We define three quantum elements rr1,rr2,rr3 corresponding to three readout resonators. Each rr is defined with its own resonance frequency, these should be distant enough to enable the FDM protocol.

We also define a readout operation for all the resonators. Notice that the input/output ports for all rr elements are the same, and this is because we 'communicate' with them through the same transmission line.

For simulation purposes the readout pulses for each element is different, and simulate g,e,f states using the Loopback Interface.

## Program#

Firstly, currently it's only possible to do up to 10 parallel demodulations per device, therefore we readout up to 2 resonators at the same time, because each requires 4 real demodulations. The code is written generally to allow a readout of an arbitrary number of resonators.

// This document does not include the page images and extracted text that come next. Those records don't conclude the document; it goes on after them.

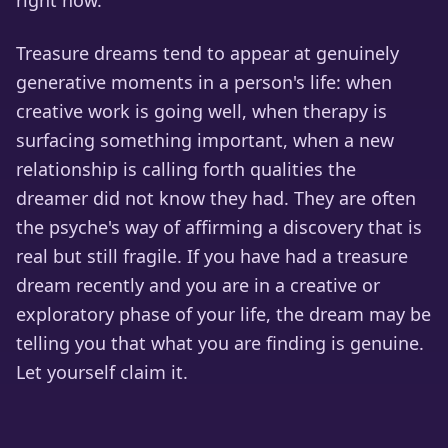
right now.
Treasure dreams tend to appear at genuinely
generative moments in a person's life: when
creative work is going well, when therapy is
surfacing something important, when a new
relationship is calling forth qualities the
dreamer did not know they had. They are often
the psyche's way of affirming a discovery that is
real but still fragile. If you have had a treasure
dream recently and you are in a creative or
exploratory phase of your life, the dream may be
telling you that what you are finding is genuine.
Let yourself claim it.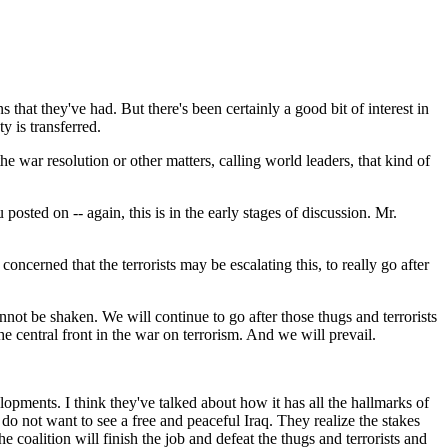
at they've had. But there's been certainly a good bit of interest in
y is transferred.
e war resolution or other matters, calling world leaders, that kind of
ed on -- again, this is in the early stages of discussion. Mr.
oncerned that the terrorists may be escalating this, to really go after
ot be shaken. We will continue to go after those thugs and terrorists
the central front in the war on terrorism. And we will prevail.
pments. I think they've talked about how it has all the hallmarks of
y do not want to see a free and peaceful Iraq. They realize the stakes
he coalition will finish the job and defeat the thugs and terrorists and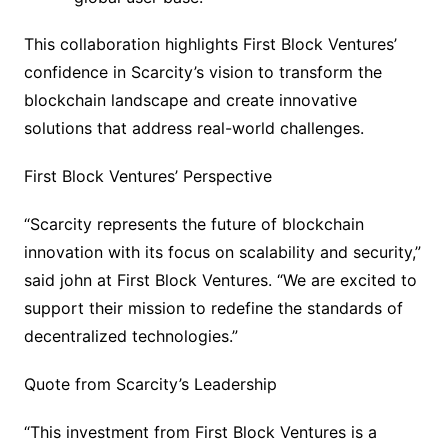
This collaboration highlights First Block Ventures’
confidence in Scarcity’s vision to transform the
blockchain landscape and create innovative
solutions that address real-world challenges.
First Block Ventures’ Perspective
“Scarcity represents the future of blockchain
innovation with its focus on scalability and security,”
said john at First Block Ventures. “We are excited to
support their mission to redefine the standards of
decentralized technologies.”
Quote from Scarcity’s Leadership
“This investment from First Block Ventures is a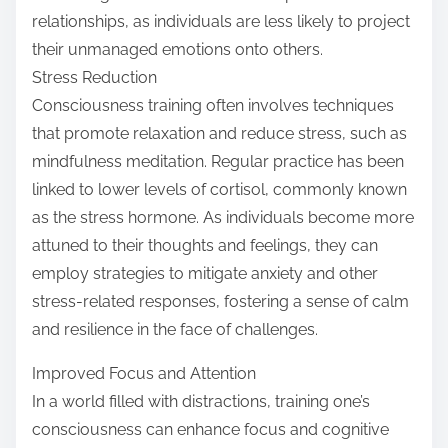
relationships, as individuals are less likely to project
their unmanaged emotions onto others.
Stress Reduction
Consciousness training often involves techniques
that promote relaxation and reduce stress, such as
mindfulness meditation. Regular practice has been
linked to lower levels of cortisol, commonly known
as the stress hormone. As individuals become more
attuned to their thoughts and feelings, they can
employ strategies to mitigate anxiety and other
stress-related responses, fostering a sense of calm
and resilience in the face of challenges.
Improved Focus and Attention
In a world filled with distractions, training one’s
consciousness can enhance focus and cognitive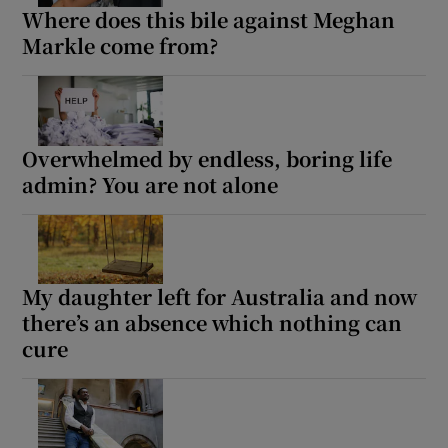
Where does this bile against Meghan
Markle come from?
Overwhelmed by endless, boring life
admin? You are not alone
My daughter left for Australia and now
there’s an absence which nothing can
cure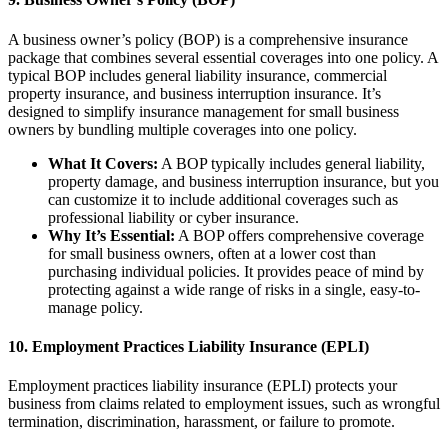
A business owner’s policy (BOP) is a comprehensive insurance
package that combines several essential coverages into one policy. A
typical BOP includes general liability insurance, commercial
property insurance, and business interruption insurance. It’s
designed to simplify insurance management for small business
owners by bundling multiple coverages into one policy.
What It Covers:
A BOP typically includes general liability,
property damage, and business interruption insurance, but you
can customize it to include additional coverages such as
professional liability or cyber insurance.
Why It’s Essential:
A BOP offers comprehensive coverage
for small business owners, often at a lower cost than
purchasing individual policies. It provides peace of mind by
protecting against a wide range of risks in a single, easy-to-
manage policy.
10.
Employment Practices Liability Insurance (EPLI)
Employment practices liability insurance (EPLI) protects your
business from claims related to employment issues, such as wrongful
termination, discrimination, harassment, or failure to promote.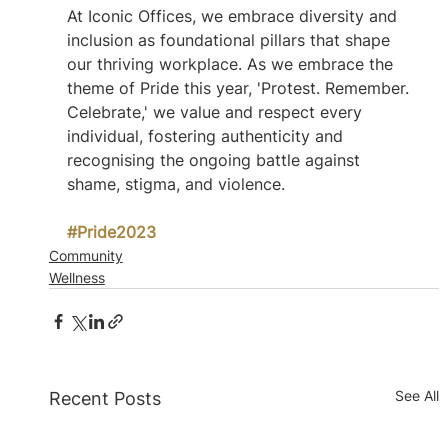
At Iconic Offices, we embrace diversity and 
inclusion as foundational pillars that shape 
our thriving workplace. As we embrace the 
theme of Pride this year, 'Protest. Remember. 
Celebrate,' we value and respect every 
individual, fostering authenticity and 
recognising the ongoing battle against 
shame, stigma, and violence. 
#Pride2023
Community
Wellness
See All
Recent Posts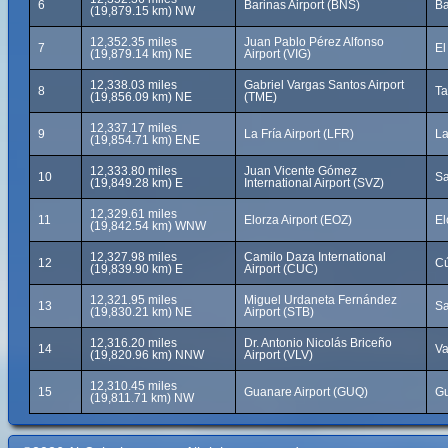
6
Barinas Airport (BNS)
Ba
(19,879.15 km) NW
12,352.35 miles
Juan Pablo Pérez Alfonso
7
El
(19,879.14 km) NE
Airport (VIG)
12,338.03 miles
Gabriel Vargas Santos Airport
8
Ta
(19,856.09 km) NE
(TME)
12,337.17 miles
9
La Fría Airport (LFR)
La
(19,854.71 km) ENE
12,333.80 miles
Juan Vicente Gómez
10
Sa
(19,849.28 km) E
International Airport (SVZ)
12,329.61 miles
11
Elorza Airport (EOZ)
El
(19,842.54 km) WNW
12,327.98 miles
Camilo Daza International
12
Cú
(19,839.90 km) E
Airport (CUC)
12,321.95 miles
Miguel Urdaneta Fernández
13
Sa
(19,830.21 km) NE
Airport (STB)
12,316.20 miles
Dr. Antonio Nicolás Briceño
14
Va
(19,820.96 km) NNW
Airport (VLV)
12,310.45 miles
15
Guanare Airport (GUQ)
Gu
(19,811.71 km) NW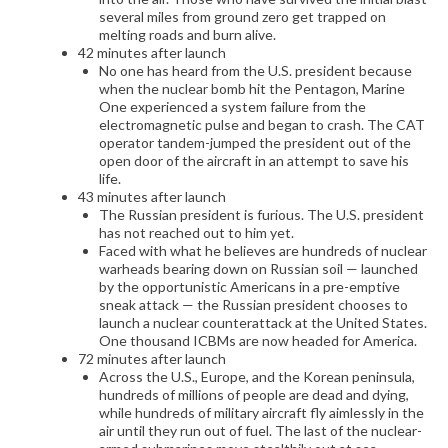
several miles from ground zero get trapped on
melting roads and burn alive.
42 minutes after launch
No one has heard from the U.S. president because
when the nuclear bomb hit the Pentagon, Marine
One experienced a system failure from the
electromagnetic pulse and began to crash. The CAT
operator tandem-jumped the president out of the
open door of the aircraft in an attempt to save his
life.
43 minutes after launch
The Russian president is furious. The U.S. president
has not reached out to him yet.
Faced with what he believes are hundreds of nuclear
warheads bearing down on Russian soil — launched
by the opportunistic Americans in a pre-emptive
sneak attack — the Russian president chooses to
launch a nuclear counterattack at the United States.
One thousand ICBMs are now headed for America.
72 minutes after launch
Across the U.S., Europe, and the Korean peninsula,
hundreds of millions of people are dead and dying,
while hundreds of military aircraft fly aimlessly in the
air until they run out of fuel. The last of the nuclear-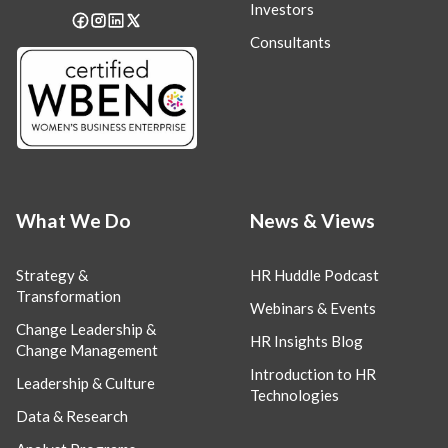
Investors
Consultants
What We Do
News & Views
Strategy &
HR Huddle Podcast
Transformation
Webinars & Events
Change Leadership &
HR Insights Blog
Change Management
Introduction to HR
Leadership & Culture
Technologies
Data & Research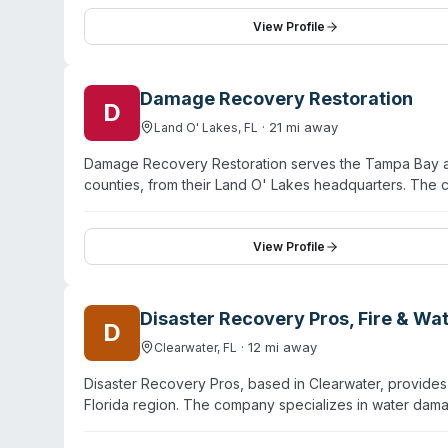
website emphasizes discretion with unmarked vehicles, 
valuables during cleanup. The team prioritizes compass
View Profile
circumstances. Bio-One of Tampa maintains 24/7 availabi
their scope.
Damage Recovery Restoration
D
·
21
mi away
Land O' Lakes
,
FL
Damage Recovery Restoration serves the Tampa Bay are
counties, from their Land O' Lakes headquarters. The
recovery, mold remediation, and drug manufacturing c
cleanup and full rebuilding through a single contracto
insurance companies and partners with 1-800-BOARD
View Profile
emphasizes rapid response and comprehensive documen
Disaster Recovery Pros, Fire & W
D
·
12
mi away
Clearwater
,
FL
Disaster Recovery Pros, based in Clearwater, provides
Florida region. The company specializes in water dam
sewage cleanup, and biohazard remediation. Their bio
scenes, and hazardous waste incidents with EPA- and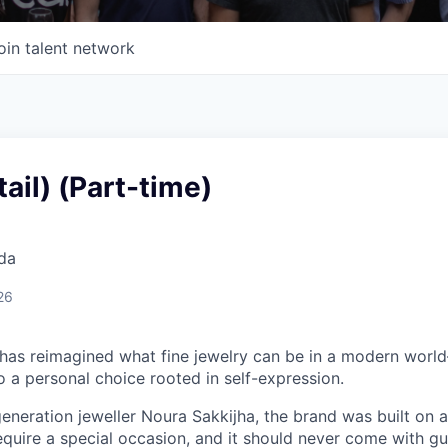
oin talent network
tail) (Part-time)
da
26
 has reimagined what fine jewelry can be in a modern world
 to a personal choice rooted in self-expression.
neration jeweller Noura Sakkijha, the brand was built on a 
equire a special occasion, and it should never come with guil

To begin the program we align all the resonators, which ensure a simultaneous measurement of all elements. Next, we use the measure command in a for loop to measure all the rr's. Then, we wait on all elements and let the resonator/transmission line relax. Finally, we save the IQ components for each resonator to its corresponding variable, i.e measurement from rr2 is saved to variable I2 and Q2.

with for_(n, 1, n < 500, n + 1):
align(*["rr" + str(i) for i in range(1, rr_num + 1)])
for i in range(rr_num):
demod.full("integW_cos", I1[i], "out1"),
demod.full("integW_sin", Q1[i], "out1"),
demod.full("integW_cos", I2[i], "out2"),
demod.full("integW_sin", Q2[i], "out2"),
)
wait(wait_time, *["rr" + str(i) for i in range(1, rr_num + 1)])
for i in range(rr_num):
assign(I[i], I1[i] + Q2[i])
assign(Q[i], -Q1[i] + I2[i])
save(I[i], "I" + str(i + 1))
save(Q[i], "Q" + str(i + 1))

## Post Processing#

For illustration purposes, we fetch the results of each resonator and plot the IQ diagram. Since in our example we use a ground state pulse for the rr1 and excited state pulse for rr2 we expect to get one 'blob' for each resonator. We can verify the the frequency multiplexing worked since the blobs are well separated as excpected for different qubit state.